Why . . .

Last year, I was given an opportunity to travel in Europe.
I went to Madrid, the Canary Islands and spent New Years holiday in Barcelona.

When I arrived in Barcelona, It took me two days just to figure out how to eat.
The restaurants and stores open and close at unusual times. With my jet-lag and time difference, I ate many chocolate croissants and Gelato(available everywhere) until I began to figure out the patterns.

First of all, I am learning Spanish. I was with my friend who is fluent in French.
I could not figure out how to communicate very well.
However, my friend was doing well with his French. What is going on?
Well I noticed there were signs all over that were saying Catalunya is NOT Spain.
I found out, that the language in this area is Catalan. (a language banned as recently as 1979)
Catalan has similarities to Spanish but sounds and appears more like French.

Ok, with a little Spanish, lots of French and much hand language and pointing,
we were beginning to learn how to communicate.

Luckily, we met Glenn Santana a University Student in Barcelona studying Cinema.
Glenn did not go home to Mayagüez Puerto Rico for the holidays and was more than happy
to be our personal tour guide as well as being a very good friend.
With Glenn's help, we were able to see the "inside"
of the workings of Barcelona.
It is with Glenn's wonderful assistance that I am able to bring a taste
of Catalunya to Charlotte North Carolina!


Well, as is common in Europe, this area is on a quite regular schedule.

The workday is from 10 am until 10 pm, however most businesses close around 2 pm until around 6 pm.
Lunch is around 2 pm. The city comes to a standstill for several hours while everyone is on their Siesta.

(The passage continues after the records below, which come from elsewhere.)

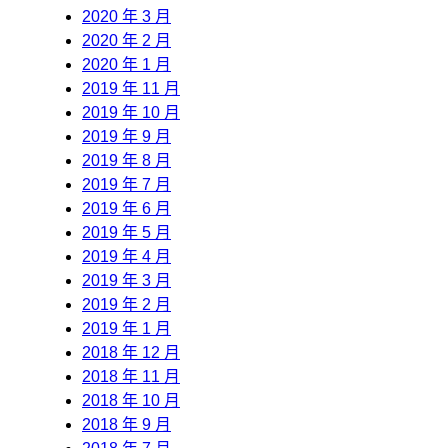
2020 年 3 月
2020 年 2 月
2020 年 1 月
2019 年 11 月
2019 年 10 月
2019 年 9 月
2019 年 8 月
2019 年 7 月
2019 年 6 月
2019 年 5 月
2019 年 4 月
2019 年 3 月
2019 年 2 月
2019 年 1 月
2018 年 12 月
2018 年 11 月
2018 年 10 月
2018 年 9 月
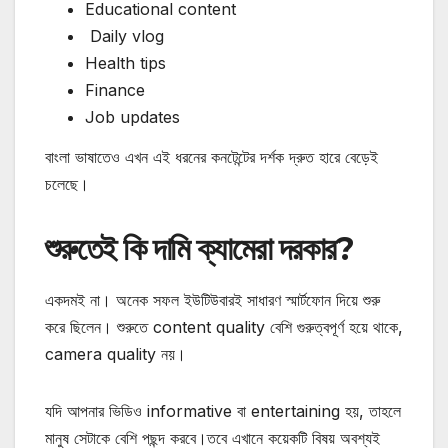
Educational content
Daily vlog
Health tips
Finance
Job updates
বাংলা ভাষাতেও এখন এই ধরনের কনটেন্টের দর্শক দ্রুত হারে বেড়েই
চলেছে।
শুরুতেই কি দামি ক্যামেরা দরকার?
একদমই না।
অনেক সফল ইউটিউবারই সাধারণ স্মার্টফোন দিয়ে শুরু
করে ছিলেন। শুরুতে content quality বেশি গুরুত্বপূর্ণ হয়ে থাকে,
camera quality নয়।
যদি আপনার ভিডিও informative বা entertaining হয়, তাহলে
মানুষ সেটাকে বেশি পছন্দ করবে।
তবে এখানে কয়েকটি বিষয় অবশ্যই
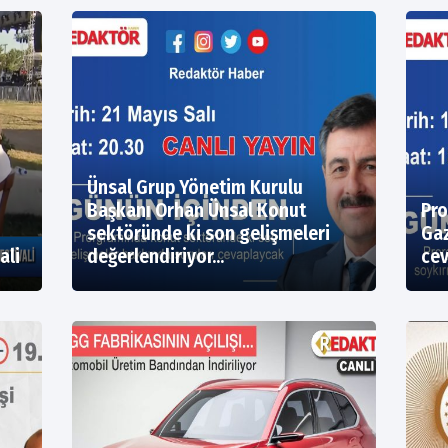
Ünsal Grup Yönetim Kurulu
Başkanı Orhan Ünsal Konut
Pro
sektöründe ki son gelişmeleri
Gaz
ali
değerlendiriyor...
cev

At 6 pm people go for what some may consider "tapas".
Many times I watched local Spaniards, Italians and French folks
enjoying this meal eat like there is no tomorrow.

This is the meal I was most impressed with. The items are "A La Carte"
Everyone orders plates of different foods (and they are not little plates)
and all the people at the table enjoy a rather sizeable meal.
(Six olives on a plate for $8.50 seems to be an American invention)

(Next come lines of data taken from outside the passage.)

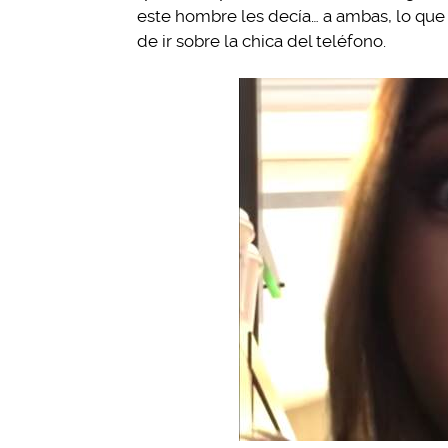
este hombre les decía… a ambas, lo que 
de ir sobre la chica del teléfono.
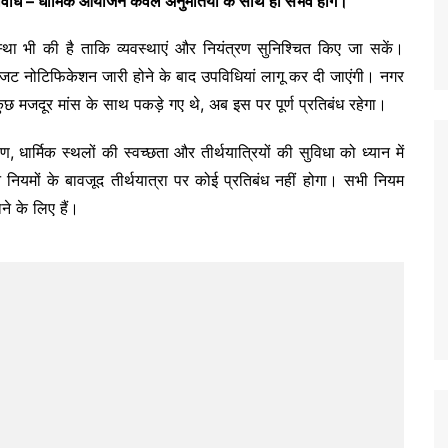
पविधि – धार्मिक आयोजन केवल अनुमतियों के साथ ही संभव होंगे।
्था भी की है ताकि व्यवस्थाएं और नियंत्रण सुनिश्चित किए जा सकें।
 गजट नोटिफिकेशन जारी होने के बाद उपविधियां लागू कर दी जाएंगी। नगर
में कुछ मजदूर मांस के साथ पकड़े गए थे, अब इस पर पूर्ण प्रतिबंध रहेगा।
, धार्मिक स्थलों की स्वच्छता और तीर्थयात्रियों की सुविधा को ध्यान में
नियमों के बावजूद तीर्थयात्रा पर कोई प्रतिबंध नहीं होगा। सभी नियम
ने के लिए हैं।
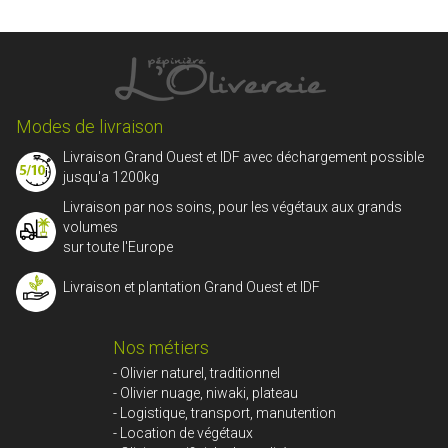
Modes de livraison
Livraison Grand Ouest et IDF avec déchargement possible
jusqu'a 1200kg
Livraison par nos soins, pour les végétaux aux grands
volumes
sur toute l'Europe
Livraison et plantation Grand Ouest et IDF
Nos métiers
- Olivier naturel, traditionnel
- Olivier nuage, niwaki, plateau
- Logistique, transport, manutention
- Location de végétaux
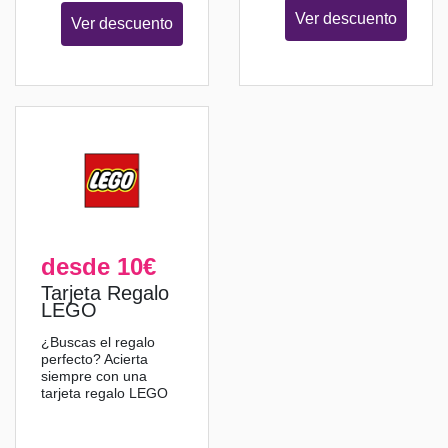
Ver descuento
Ver descuento
desde 10€
Tarjeta Regalo
LEGO
¿Buscas el regalo
perfecto? Acierta
siempre con una
tarjeta regalo LEGO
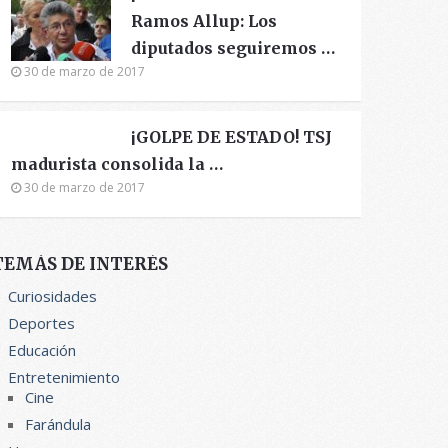
Ramos Allup: Los
diputados seguiremos …
30 de marzo de 2017
¡GOLPE DE ESTADO! TSJ
madurista consolida la …
30 de marzo de 2017
TEMÁS DE INTERÉS
Curiosidades
Deportes
Educación
Entretenimiento
Cine
Farándula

When I go out with friends, we each order dinner,
however we may put the dinners in the center of the table
and get more empty plates so everyone tries everything!
The entire style of this evening meal in the Catalunya region is exactly how I love to eat.

Not to mention that the food was always VERY fresh,
well seasoned, perfectly cooked, and accompanied by the best bread ever.
There was always the cruet of wonderful Olive oil
to top off everything and the faithful cruet of balsamic vinegar always in sight.
Delicious espresso was a must.

The extra touch . . .

Every place we ate, there was always something "extra"
that was a specialty of the house and at some point in your meal,
you were presented with a sample taste of food, an apertif,
or an exquisite dessert as a gift from these friendly people.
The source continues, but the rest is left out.